In order to get the Shuttle approved, NASA over-promised its economies and utility. To justify its very large fixed operational program cost, NASA initially forced all domestic, internal, and Department of Defense payloads to the shuttle. When that proved impossible (after the Challenger disaster), NASA used the International Space Station (ISS) as a justification for the shuttle. NASA administrator Michael D. Griffin argued in a 2007 paper that the Saturn program, if continued, could have provided six crewed launches per year – two of them to the Moon – at the same cost as the Shuttle program, with an additional ability to loft infrastructure for further missions:

If we had done all this, we would be on Mars today, not writing about it as a subject for "the next 50 years." We would have decades of experience operating long-duration space systems in Earth orbit, and similar decades of experience in exploring and learning to utilize the Moon.

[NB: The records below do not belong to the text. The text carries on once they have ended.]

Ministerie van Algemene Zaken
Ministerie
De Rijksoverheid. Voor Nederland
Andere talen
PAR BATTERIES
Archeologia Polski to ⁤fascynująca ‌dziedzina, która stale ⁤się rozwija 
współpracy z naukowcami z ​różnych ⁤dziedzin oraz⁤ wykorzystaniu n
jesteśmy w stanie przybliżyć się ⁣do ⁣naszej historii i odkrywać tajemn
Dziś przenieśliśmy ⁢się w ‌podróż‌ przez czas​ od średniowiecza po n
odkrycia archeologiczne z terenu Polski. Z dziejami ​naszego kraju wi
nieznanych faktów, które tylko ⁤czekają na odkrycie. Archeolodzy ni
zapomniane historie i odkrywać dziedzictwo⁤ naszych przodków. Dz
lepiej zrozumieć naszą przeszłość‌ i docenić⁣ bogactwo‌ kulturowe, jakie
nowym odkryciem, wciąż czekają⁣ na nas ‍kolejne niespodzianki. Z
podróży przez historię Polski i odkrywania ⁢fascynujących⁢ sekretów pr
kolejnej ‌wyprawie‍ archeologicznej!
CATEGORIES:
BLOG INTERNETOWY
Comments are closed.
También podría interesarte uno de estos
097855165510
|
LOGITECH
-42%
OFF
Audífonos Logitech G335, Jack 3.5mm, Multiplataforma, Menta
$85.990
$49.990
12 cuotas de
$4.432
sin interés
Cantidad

Some had argued that the Shuttle program was flawed. Achieving a reusable vehicle with early 1970s technology forced design decisions that compromised operational reliability and safety. Reusable main engines were made a priority. This necessitated that they not burn up upon atmospheric reentry, which in turn made mounting them on the orbiter itself (the one part of the Shuttle system where reuse was paramount) a seemingly logical decision. However, this had the following consequences:
- a more expensive "clean sheet" engine design was needed, using more expensive materials, as opposed to existing and proven off-the-shelf alternatives (such as the Saturn V mains);
- increased ongoing maintenance costs related to keeping the reusable SSMEs in flying condition after each launch, costs which in total may have exceeded that of building disposable main engines for each launch.

A concern expressed by the 1990 Augustine Commission was that "the civil space program is overly dependent upon the Space Shuttle for access to space." The committee pointed out, "that it was, for example, inappropriate in the case of Challenger to risk the lives of seven astronauts and nearly one-fourth of NASA's launch assets to place in orbit a communications satellite."

There are some NASA spin-off technologies related to the Space Shuttle program which have been successfully developed into commercial products, such as using heat-resistant materials developed to protect the Shuttle on reentry in suits for municipal and aircraft rescue firefighters.